On my last day in the Netherlands I took a train out to Rhenen and visited an open-air cultural museum near Arnhem. Ordinary buildings such as old farmhouses have been transported to a parklike setting and their interiors restored, with multilingual volunteers in period costume describing the customs and way of life. Organic gardens are grown using heirloom varieties of vegetables, including a leafy green that tasted like a wilder and spicier cousin of spinach. The volunteer on duty in a nineteenth-century farmhouse, who was dressed in long skirts and a small black cap, was stirring it into an omelet in an iron skillet over a coal-burning stove.
Outside, handcrafted fences provided a beautiful pasture for a few sheep. I tried to wiggle the fence. It was extremely solid and wouldn’t budge.
The farmhouse below, built in the 1700s and occupied into the twentieth century, housed both animals and humans in one great room. The reed roofs of these buildings were amazing—a foot thick and dense with fibers. The reeds, my hosts explained, are hollow, so they siphon the water downward. So many layers of reeds are placed on top of one another that water never reaches the base of the thick mat.
Reed roofs are making a comeback in the Netherlands—but only in the most expensive houses. Insurance premiums are astronomical, especially in forested areas.

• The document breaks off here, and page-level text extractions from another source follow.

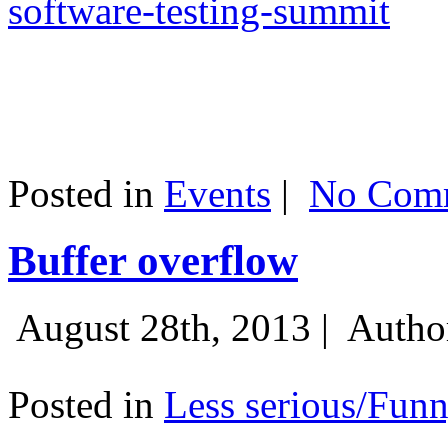
software-testing-summit
Posted in
Events
|
No Comm
Buffer overflow
August 28th, 2013 |
Autho
Posted in
Less serious/Fun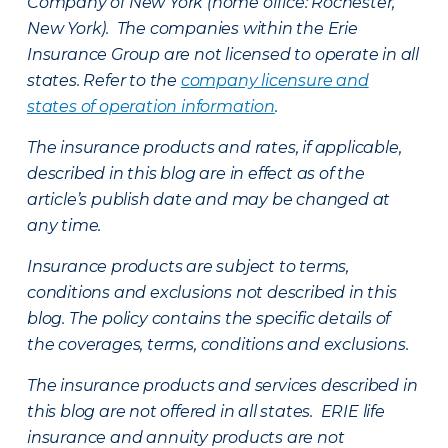
Company of New York (home office: Rochester,
New York). The companies within the Erie
Insurance Group are not licensed to operate in all
states. Refer to the
company licensure and
states of operation information
.
The insurance products and rates, if applicable,
described in this blog are in effect as of the
article’s publish date and may be changed at
any time.
Insurance products are subject to terms,
conditions and exclusions not described in this
blog. The policy contains the specific details of
the coverages, terms, conditions and exclusions.
The insurance products and services described in
this blog are not offered in all states. ERIE life
insurance and annuity products are not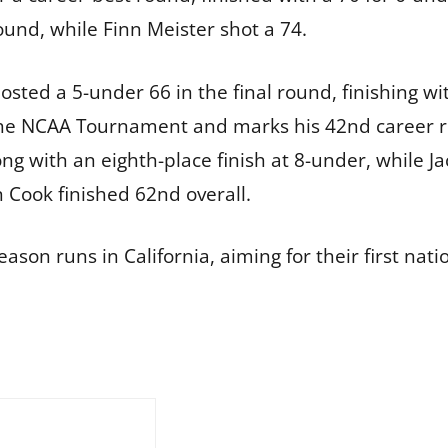
round, while Finn Meister shot a 74.
posted a 5-under 66 in the final round, finishing wi
 the NCAA Tournament and marks his 42nd career ro
rong with an eighth-place finish at 8-under, while
 Cook finished 62nd overall.
ason runs in California, aiming for their first natio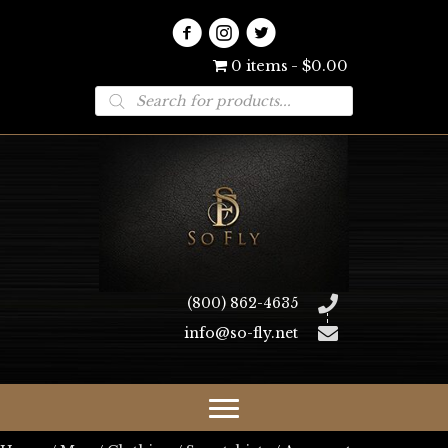
0 items
$0.00
Products
search
(800) 862-4635
info@so-fly.net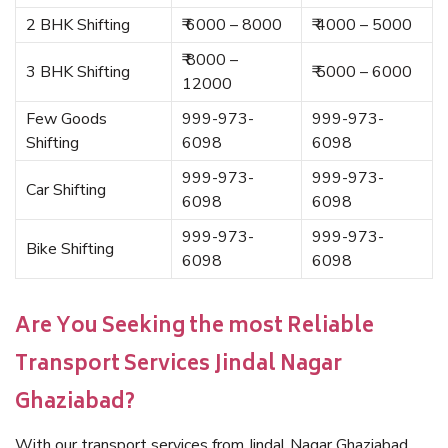
2 BHK Shifting
₹ 6000 – 8000
₹ 4000 – 5000
₹ 8000 –
3 BHK Shifting
₹ 5000 – 6000
12000
Few Goods
999-973-
999-973-
Shifting
6098
6098
999-973-
999-973-
Car Shifting
6098
6098
999-973-
999-973-
Bike Shifting
6098
6098
Are You Seeking the most Reliable
Transport Services Jindal Nagar
Ghaziabad?
With our transport services from Jindal Nagar Ghaziabad,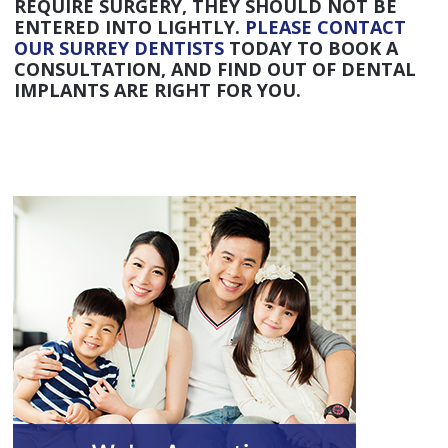
REQUIRE SURGERY, THEY SHOULD NOT BE
ENTERED INTO LIGHTLY.
PLEASE CONTACT
OUR SURREY DENTISTS
TODAY TO BOOK A
CONSULTATION, AND FIND OUT OF DENTAL
IMPLANTS ARE RIGHT FOR YOU.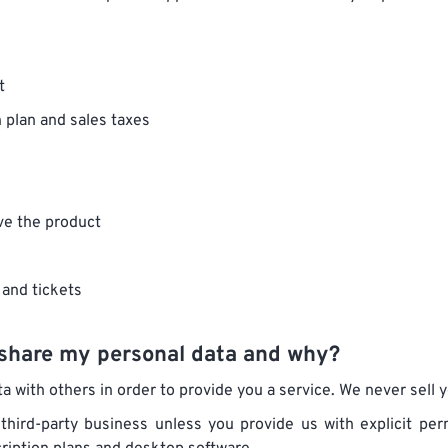
t
n plan and sales taxes
ve the product
 and tickets
share my personal data and why?
 with others in order to provide you a service. We never sell yo
 third-party business unless you provide us with explicit p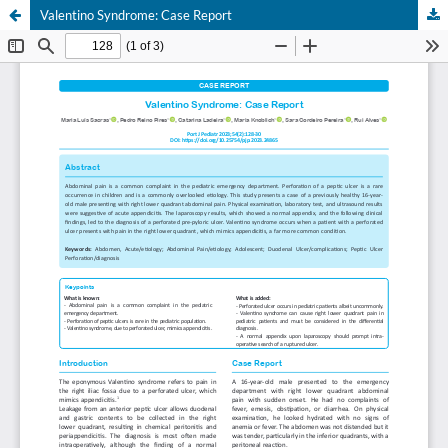
Valentino Syndrome: Case Report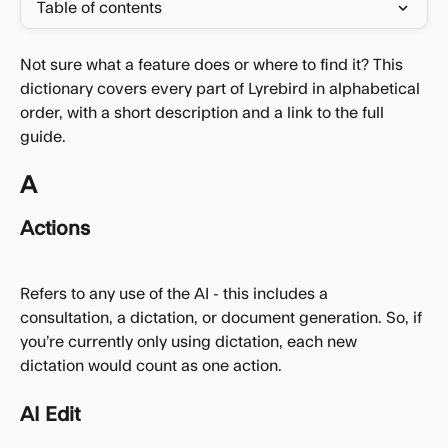
Table of contents
Not sure what a feature does or where to find it? This 
dictionary covers every part of Lyrebird in alphabetical 
order, with a short description and a link to the full 
guide.
A
Actions
Refers to any use of the AI - this includes a 
consultation, a dictation, or document generation. So, if 
you’re currently only using dictation, each new 
dictation would count as one action.
AI Edit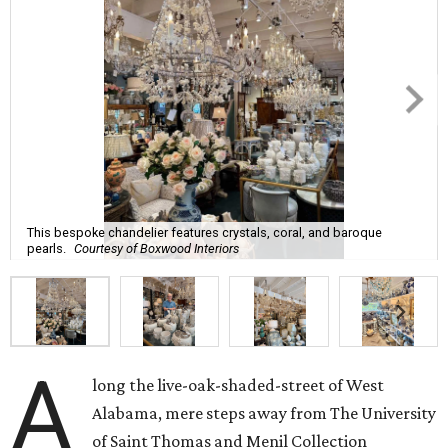
This bespoke chandelier features crystals, coral, and baroque
pearls.
Courtesy of Boxwood Interiors
A
long the live-oak-shaded-street of West
Alabama, mere steps away from The University
of Saint Thomas and Menil Collection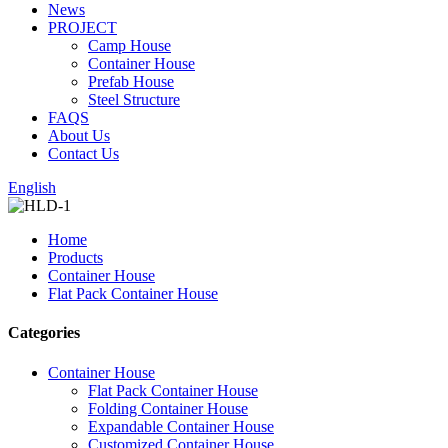
News
PROJECT
Camp House
Container House
Prefab House
Steel Structure
FAQS
About Us
Contact Us
English
Home
Products
Container House
Flat Pack Container House
Categories
Container House
Flat Pack Container House
Folding Container House
Expandable Container House
Customized Container House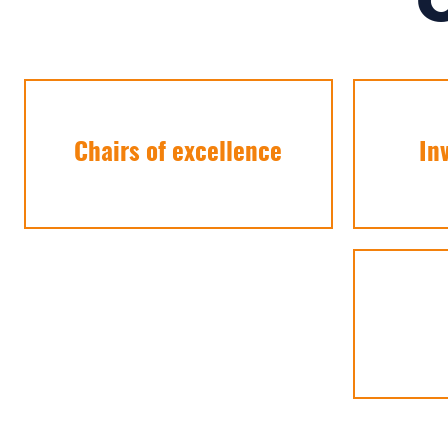
Chairs of excellence
In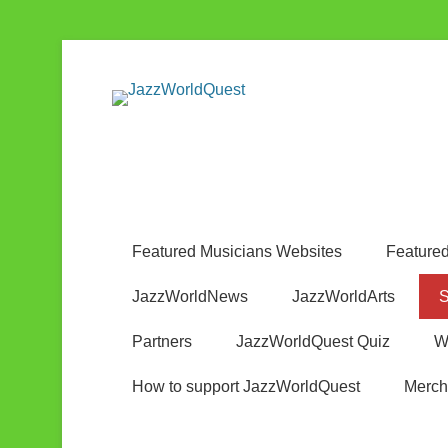
Jazz & World Music
JazzWorldQ
Featured Musicians Websites
Featured
JazzWorldNews
JazzWorldArts
S
Partners
JazzWorldQuest Quiz
W
How to support JazzWorldQuest
Merch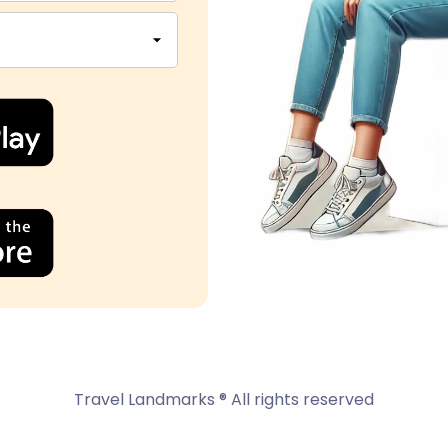
Travel Landmarks ® All rights reserved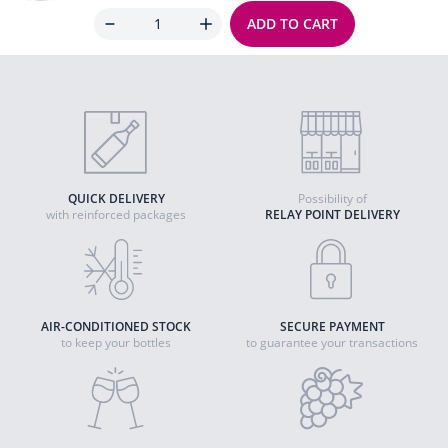
Quantity
ADD TO CART
QUICK DELIVERY
Possibility of
with reinforced packages
RELAY POINT DELIVERY
AIR-CONDITIONED STOCK
SECURE PAYMENT
to keep your bottles
to guarantee your transactions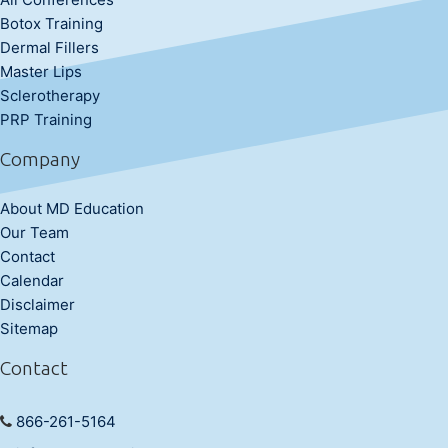
Botox Training
Dermal Fillers
Master Lips
Sclerotherapy
PRP Training
Company
About MD Education
Our Team
Contact
Calendar
Disclaimer
Sitemap
Contact
866-261-5164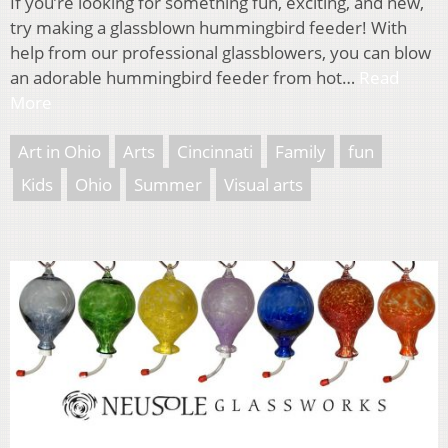
If you’re looking for something fun, exciting, and new,
try making a glassblown hummingbird feeder! With
help from our professional glassblowers, you can blow
an adorable hummingbird feeder from hot…
Read
More
Art in Ohio
Arts
Cincinnati
Family
fun
Kids
Ohio
Summer
Visual arts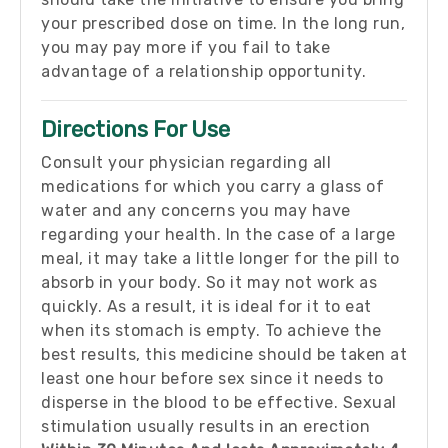
your prescribed dose on time. In the long run,
you may pay more if you fail to take
advantage of a relationship opportunity.
Directions For Use
Consult your physician regarding all
medications for which you carry a glass of
water and any concerns you may have
regarding your health. In the case of a large
meal, it may take a little longer for the pill to
absorb in your body. So it may not work as
quickly. As a result, it is ideal for it to eat
when its stomach is empty. To achieve the
best results, this medicine should be taken at
least one hour before sex since it needs to
disperse in the blood to be effective. Sexual
stimulation usually results in an erection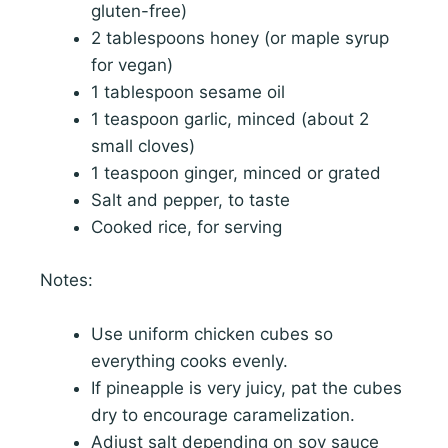
gluten-free)
2 tablespoons honey (or maple syrup
for vegan)
1 tablespoon sesame oil
1 teaspoon garlic, minced (about 2
small cloves)
1 teaspoon ginger, minced or grated
Salt and pepper, to taste
Cooked rice, for serving
Notes:
Use uniform chicken cubes so
everything cooks evenly.
If pineapple is very juicy, pat the cubes
dry to encourage caramelization.
Adjust salt depending on soy sauce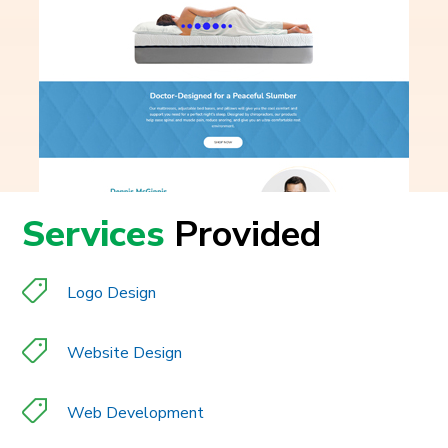
Services
Provided
Logo Design
Website Design
Web Development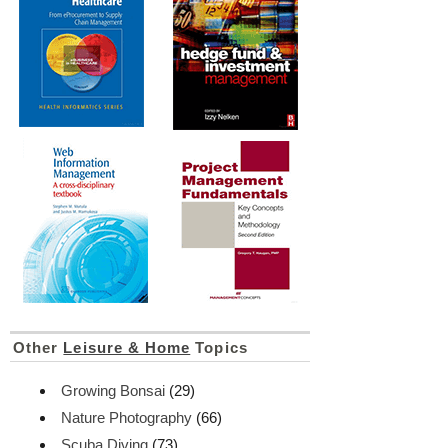
Other
Leisure & Home
Topics
Growing Bonsai
(29)
Nature Photography
(66)
Scuba Diving
(73)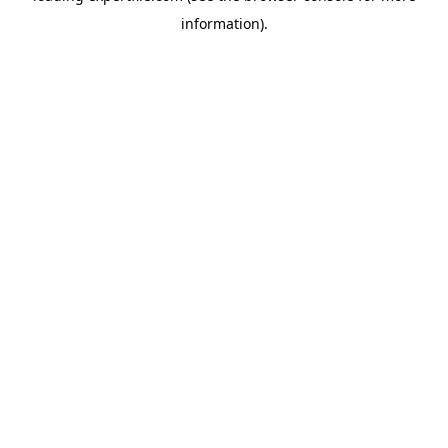
information)
.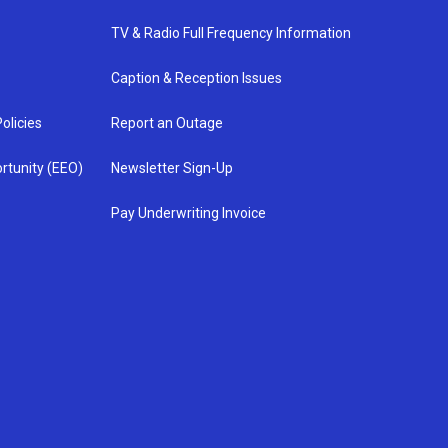
TV & Radio Full Frequency Information
Caption & Reception Issues
olicies
Report an Outage
rtunity (EEO)
Newsletter Sign-Up
Pay Underwriting Invoice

The blue wash on the outside was an astonishing shade of cobalt; it was applied because it was thought to deter flies. My friend told me that if I reproduced it accurately, no one would believe it. This is as close as I can get:
5. Getting together with friends.
I can’t believe I forgot to talk about one of the most important things I enjoyed in the Netherlands. Every evening the many town squares are packed with people sitting at cafe tables on the street sharing dinner or a beer and talking with their friends. I didn’t get a good photo of it, but picture hundreds of little cafe tables on both sides of a plaza lined with bars and restaurants. Every table is full of people. The talk and laughter go on half the night, sometimes longer. Why don’t Americans get together regularly with our friends? I asked myself. Why are we content to be so isolated? I decided to let the Netherlanders help me change my life. Friends, expect more invitations from me to get together over a beer or soda!